About the riding, he uses his hinglegs great. This is what people seek in dressagehorses. You should ride him more uphill(gaits) to showoff his hindleg use. You should also ride him low and round while warming up. Get his neck muscles supple. He looks like a bit stiff and as if he is hanging in your hand.
Ride him a bit deeper on the bit. His neck will stand well out when riding.

As for his conformation:
He is standing good on his legs. Beautiful long dressage legs!
Not much to say. With the right amout of training and attention you could get quite far together. I would take my time and make him a star. 

x Kathleen


----------



## kershkova (Jun 25, 2008)

He has very nice conformation. I love grays they are very pretty (handsome sense hes a boy) lol


----------



## cfesnoux (Dec 29, 2008)

Oooo, thanks for the last few compliments, and defiantly thank you KGimages for the critique. 
As much as I love him (I have owned him since he was 6 months old) I can't afford to give him the time and loving that he deserves now.

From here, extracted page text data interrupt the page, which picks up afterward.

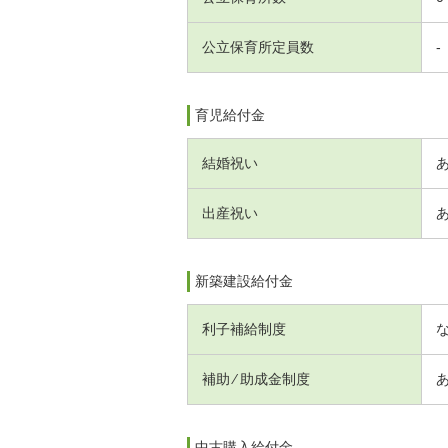
公立保育所定員数
-
育児給付金
結婚祝い
出産祝い
新築建設給付金
利子補給制度
補助 ⁄ 助成金制度
中古購入給付金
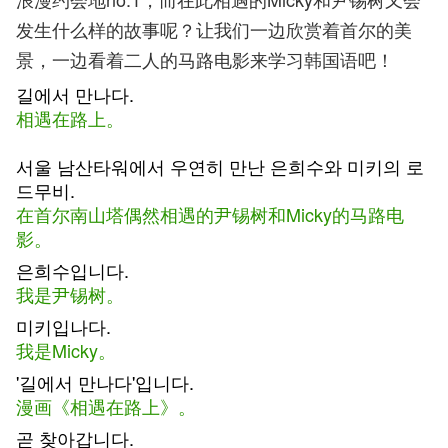
发生什么样的故事呢？让我们一边欣赏着首尔的美
景，一边看着二人的马路电影来学习韩国语吧！
길에서 만나다.
相遇在路上。
서울 남산타워에서 우연히 만난 은희수와 미키의 로
드무비.
在首尔南山塔偶然相遇的尹锡树和Micky的马路电
影。
은희수입니다.
我是尹锡树。
미키입나다.
我是Micky。
'길에서 만나다'입니다.
漫画《相遇在路上》。
곧 찾아갑니다.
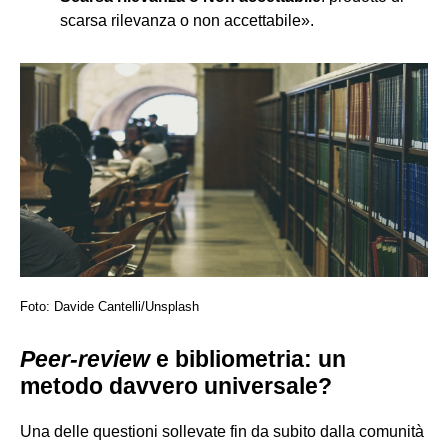
scarsa rilevanza o non accettabile».
Foto: Davide Cantelli/Unsplash
Peer-review
e bibliometria: un
metodo davvero universale?
Una delle questioni sollevate fin da subito dalla comunità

So... I have decided to sell him. With the economy as it is now it is tough! I would like some one to bring him up through the levels, that I think would be really nice for him. But, paramountly, I am looking for someone who can give him the time and loving he deserves.
Here a few videos off of youtube:

















His bloodlines Remali are:
Sire: Infiniti Z by Eternety (Sharem El Sheikh and Morafic line), out of Ksabaj (double Bask line)
Dam: Charadina Fad by Fadames (Al Marah line), out of Charaba)


----------



## Spyder (Jul 27, 2008)

Interesting how perspectives can change after you see something in motion.


----------



## cfesnoux (Dec 29, 2008)

by the way, the grey horse in your avatar is beautiful!


----------



## cfesnoux (Dec 29, 2008)

mm spyder, that doesn't sound too positive. Do you mind telling me what you think? Now, this lad has not had any consistent training or riding for that matter but he is a good boy, who is fun to ride. I am not saying he has any amazing potential but I still think he is flashy and has heart.


----------



## Spyder (Jul 27, 2008)

Nothing more than just that a picture and a video are two different things.


----------



## Remali (Jul 22, 2008)

I like him even better now that I've seen his vidoes, he's a lovely mover!
And I like his bloodlines, I especially love the Al-Marah horses.

The grey horse in my avatar? Thank you, he was an amazing purebred gelding I used to own, he passed away a few years ago at the age of 30. He was an *Exelsjor son out of a Crabbet-bred, *Raseyn-bred mare.


----------



## ALYJOMOFO (Dec 30, 2008)

he moves nice. looks like he could maybe do hunter pleasure as well if that interests you or his prospective buyers.


----------



## kacyponygirl (Jan 11, 2009)

His hind end is smaller in proportion to his neck and back which are all suppose to be about equal legnth. But other than that, he seems level maybe even a tinge uphill which is good for dressage, he has nice short cannon bones,nice muscling and an exquisite face, nice sloping shoulder, pasterns aren't too upright. His arched neck is good for dressage as well.


----------